EXERCISE:
Search the data for "werden". Return each matching line.

━━━ DATA EXTRACT ━━━

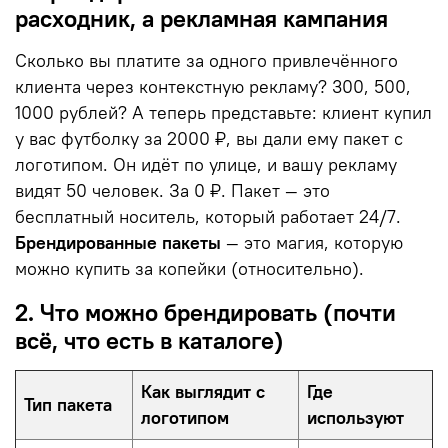
расходник, а рекламная кампания
Сколько вы платите за одного привлечённого
клиента через контекстную рекламу? 300, 500,
1000 рублей? А теперь представьте: клиент купил
у вас футболку за 2000 ₽, вы дали ему пакет с
логотипом. Он идёт по улице, и вашу рекламу
видят 50 человек. За 0 ₽. Пакет — это
бесплатный носитель, который работает 24/7.
Брендированные пакеты
— это магия, которую
можно купить за копейки (относительно).
2. Что можно брендировать (почти
всё, что есть в каталоге)
Как выглядит с
Где
Тип пакета
логотипом
используют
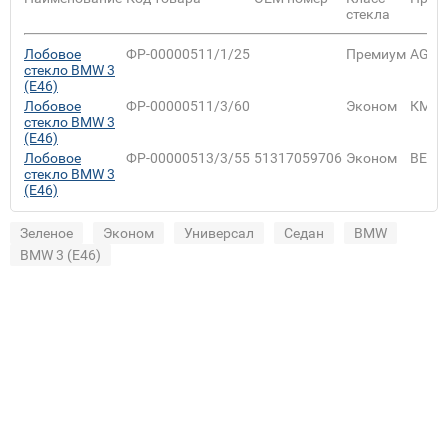
стекла
Лобовое
ФР-00000511/1/25
Премиум
AGC
стекло BMW 3
(E46)
Лобовое
ФР-00000511/3/60
Эконом
КМК
стекло BMW 3
(E46)
Лобовое
ФР-00000513/3/55
51317059706
Эконом
BENS
стекло BMW 3
(E46)
Зеленое
Эконом
Универсал
Седан
BMW
BMW 3 (E46)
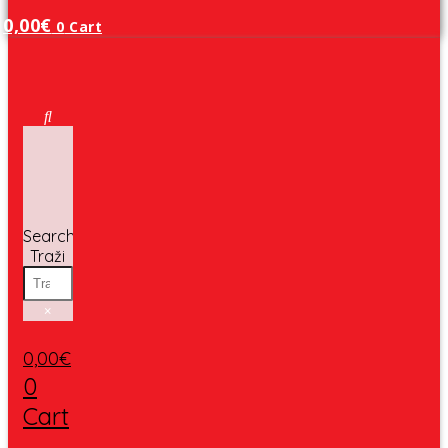
0,00
€
0
Cart
Search
Traži
×
0,00
€
0
Cart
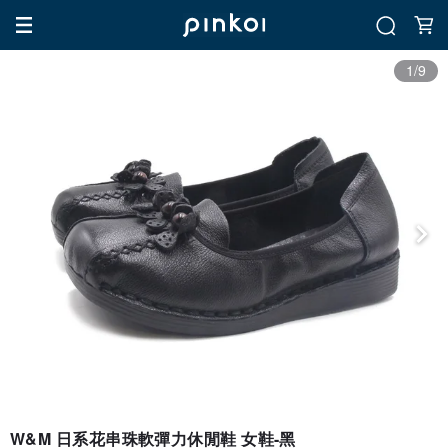
1/9
W&M 日系花串珠軟彈力休閒鞋 女鞋-黑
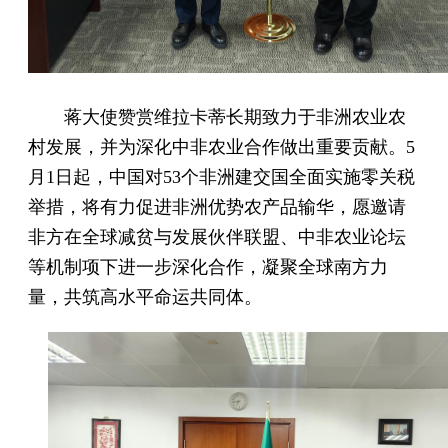
蒋大使赞赏维拉卡蒂长期致力于非洲农业农
村发展，并为深化中非农业合作做出重要贡献。5
月1日起，中国对53个非洲建交国全面实施零关税
举措，将有力促进非洲优势农产品输华，愿邀请
非方在全球减贫与发展伙伴联盟、中非农业论坛
等机制项下进一步深化合作，凝聚全球南方力
量，共筑高水平命运共同体。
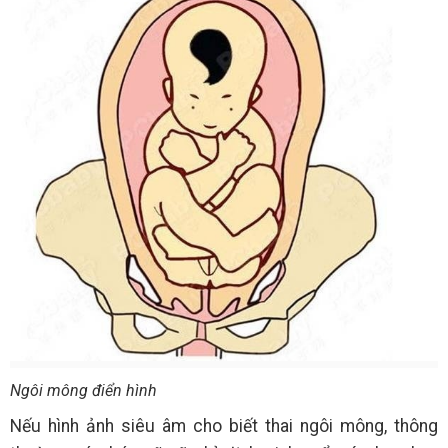
Ngôi mông điển hình
Nếu hình ảnh siêu âm cho biết thai ngôi mông, thông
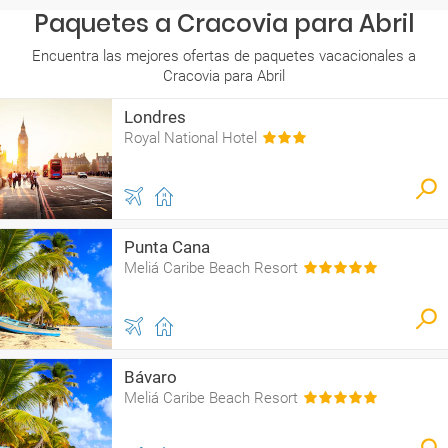
Paquetes a Cracovia para Abril
Encuentra las mejores ofertas de paquetes vacacionales a
Cracovia para Abril
Londres
Royal National Hotel
Punta Cana
Meliá Caribe Beach Resort
Bávaro
Meliá Caribe Beach Resort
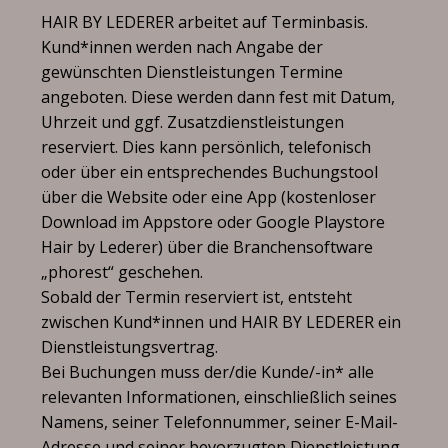
HAIR BY LEDERER arbeitet auf Terminbasis.
Kund*innen werden nach Angabe der
gewünschten Dienstleistungen Termine
angeboten. Diese werden dann fest mit Datum,
Uhrzeit und ggf. Zusatzdienstleistungen
reserviert. Dies kann persönlich, telefonisch
oder über ein entsprechendes Buchungstool
über die Website oder eine App (kostenloser
Download im Appstore oder Google Playstore
Hair by Lederer) über die Branchensoftware
„phorest“ geschehen.
Sobald der Termin reserviert ist, entsteht
zwischen Kund*innen und HAIR BY LEDERER ein
Dienstleistungsvertrag.
Bei Buchungen muss der/die Kunde/-in* alle
relevanten Informationen, einschließlich seines
Namens, seiner Telefonnummer, seiner E-Mail-
Adresse und seiner bevorzugten Dienstleistung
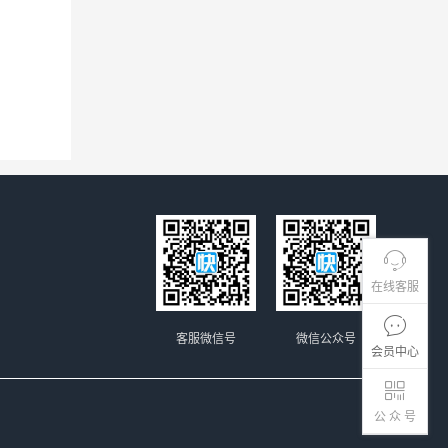
在线客服
客服微信号
微信公众号
会员中心
公 众 号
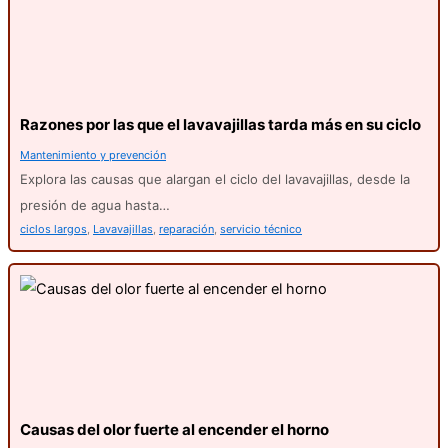
Razones por las que el lavavajillas tarda más en su ciclo
Mantenimiento y prevención
Explora las causas que alargan el ciclo del lavavajillas, desde la
presión de agua hasta…
ciclos largos
,
Lavavajillas
,
reparación
,
servicio técnico
Causas del olor fuerte al encender el horno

━━━

THE COMPLETED TASK:
Kund*innen werden nach Angabe der
angeboten. Diese werden dann fest mit Datum,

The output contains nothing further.